Customizing your slime run

Customizing your slime run — scaling nodes, parallelism, and throughput

The intro tutorial runs Qwen3-4B GRPO on GSM8K with all defaults — one node, colocated, the model’s built-in SlimePreset. This tutorial shows how to override those defaults when you need more from your training run.

Why would you want this?

The default SlimePreset for Qwen3-4B gives you a working run on a single 8×H100 node. That’s great for prototyping — you can validate your reward function, check that loss moves, and iterate on your dataset in minutes.
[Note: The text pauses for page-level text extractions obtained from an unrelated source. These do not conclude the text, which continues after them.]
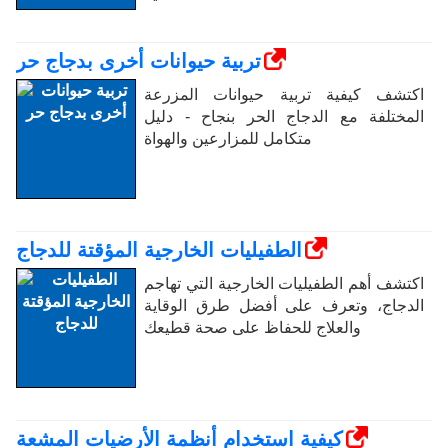
تربية حيوانات أخرى بدجاج حر
اكتشف كيفية تربية حيوانات المزرعة
المختلفة مع الدجاج الحر بنجاح - دليل
متكامل للمزارعين والهواة
الطفيليات الخارجية المؤقتة للدجاج
اكتشف أهم الطفيليات الخارجية التي تهاجم
الدجاج، وتعرف على أفضل طرق الوقاية
والعلاج للحفاظ على صحة قطيعك
كيفية استخدام أنظمة الأرضيات المشعة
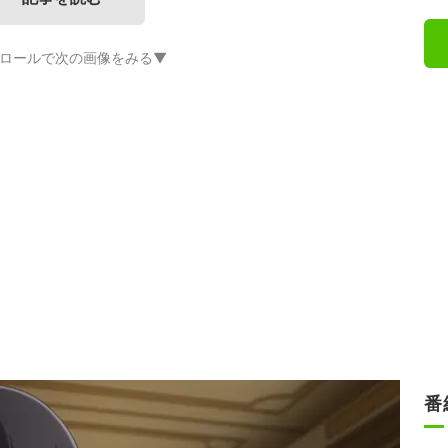
ロールで次の画像をみる▼
番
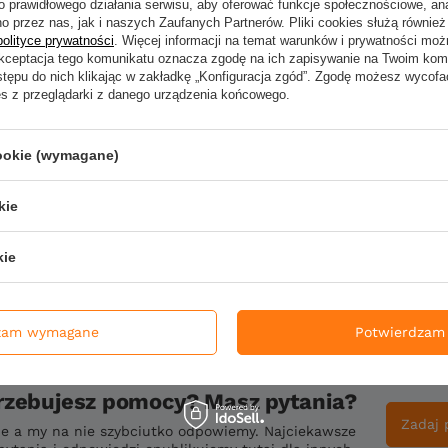
o prawidłowego działania serwisu, aby oferować funkcje społecznościowe, an
o przez nas, jak i naszych Zaufanych Partnerów. Pliki cookies służą również 
polityce prywatności
. Więcej informacji na temat warunków i prywatności moż
Akceptacja tego komunikatu oznacza zgodę na ich zapisywanie na Twoim kom
stępu do nich klikając w zakładkę „Konfiguracja zgód”. Zgodę możesz wyco
Twoje imię
es z przeglądarki z danego urządzenia końcowego.
cookie (wymagane)
Dodaj własne zdjęc
kie
Wyślij opinię
kie
zam wymagane
Potwierdzam 
rzebujesz pomocy? Masz pytania?
Zadaj 
ie a my na nie szybciutko odpowiemy. Najciekawsze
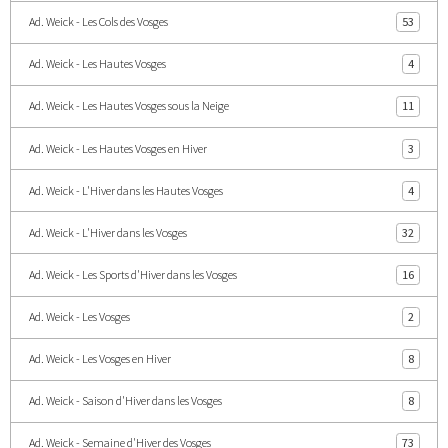
Ad. Weick - Les Cols des Vosges
53
Ad. Weick - Les Hautes Vosges
4
Ad. Weick - Les Hautes Vosges sous la Neige
11
Ad. Weick - Les Hautes Vosges en Hiver
3
Ad. Weick - L'Hiver dans les Hautes Vosges
4
Ad. Weick - L'Hiver dans les Vosges
32
Ad. Weick - Les Sports d'Hiver dans les Vosges
16
Ad. Weick - Les Vosges
2
Ad. Weick - Les Vosges en Hiver
8
Ad. Weick - Saison d'Hiver dans les Vosges
8
Ad. Weick - Semaine d'Hiver des Vosges
73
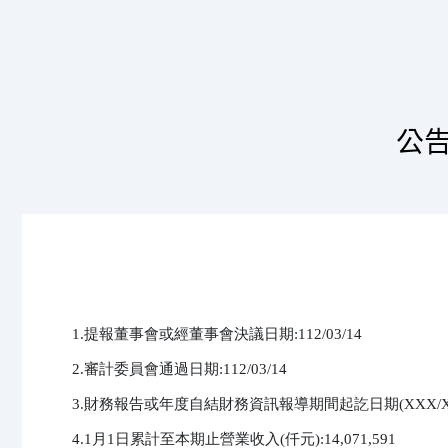
公
1.提報董事會或經董事會決議日期:112/03/14

2.審計委員會通過日期:112/03/14

3.財務報告或年度自結財務資訊報導期間起訖日期(XXX/XX/XX~XXX
4.1月1日累計至本期止營業收入(仟元):14,071,591
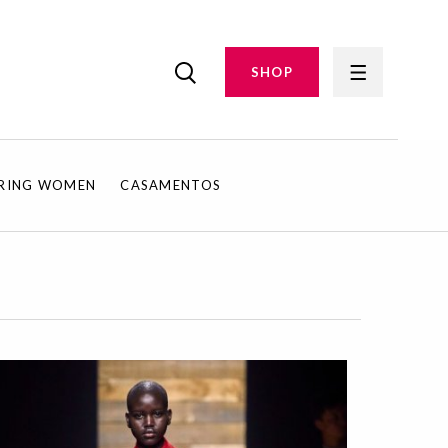
SHOP
IRING WOMEN
CASAMENTOS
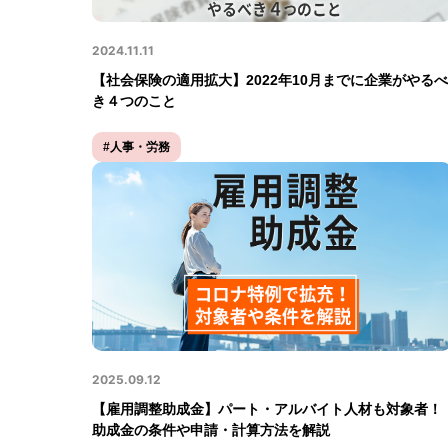
2024.11.11
【社会保険の適用拡大】2022年10月までに企業がやるべ
き４つのこと
#人事・労務
2025.09.12
【雇用調整助成金】パート・アルバイト人材も対象者！
助成金の条件や申請・計算方法を解説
But a single-node run has limits:

Speed. GRPO generates rollouts for every prompt, scores them, then trains. On one node, rollout and training take turns on the same GPUs. A 7k-prompt dataset with 8 samples per prompt means 56k generations per training step. On 8 GPUs that’s slow.
Batch diversity. Larger global batches give more diverse advantage estimates per step, which stabilizes GRPO training. But you can only fit so much in 8 GPUs’ worth of memory.
Rollout throughput. More rollout GPUs = more generations per second. Separating rollout onto dedicated GPUs (non-colocated) lets training and inference overlap.

Scaling to 4 nodes (32 GPUs) addresses all three: 4× the data parallelism, 4× the rollout capacity, and room for much larger batches. The only thing that changes in your code is a few numbers on SlimeConfig.

from modal_training_gym.common.dataset import HuggingFaceDataset
from modal_training_gym.common.models import Qwen3_4B
from modal_training_gym.common.wandb import WandbConfig
from modal_training_gym.frameworks.slime import SlimeConfig
from modal_training_gym.frameworks.slime.config import DATA_PATH

What the model provides

Qwen3_4B ships a SlimePreset with these values:

Field	Value	Why
`gpu_type`	`"H100"`	Qwen3-4B fits comfortably on H100
`actor_num_nodes`	`1`	4B params → no need for multi-node
`actor_num_gpus_per_node`	`8`	Standard Modal GPU node
`colocate`	`True`	Actor + rollout share GPUs
`tensor_model_parallel_size`	`1`	Model fits on one GPU
`sequence_parallel`	`False`	Not needed at TP=1

These are the minimum viable settings. For a quick experiment they’re fine. For a production run you’ll want to scale up.

Scaling up with more nodes

The simplest way to speed up training: add more nodes. This gives you more GPUs for data parallelism — each node processes a different batch slice in parallel, then gradients are all-reduced.

# 1 node (8 GPUs) — default from Qwen3_4B preset
run = SlimeConfig(model=Qwen3_4B(), ...)

# 4 nodes (32 GPUs) — 4x data parallelism
run = SlimeConfig(model=Qwen3_4B(), actor_num_nodes=4, ...)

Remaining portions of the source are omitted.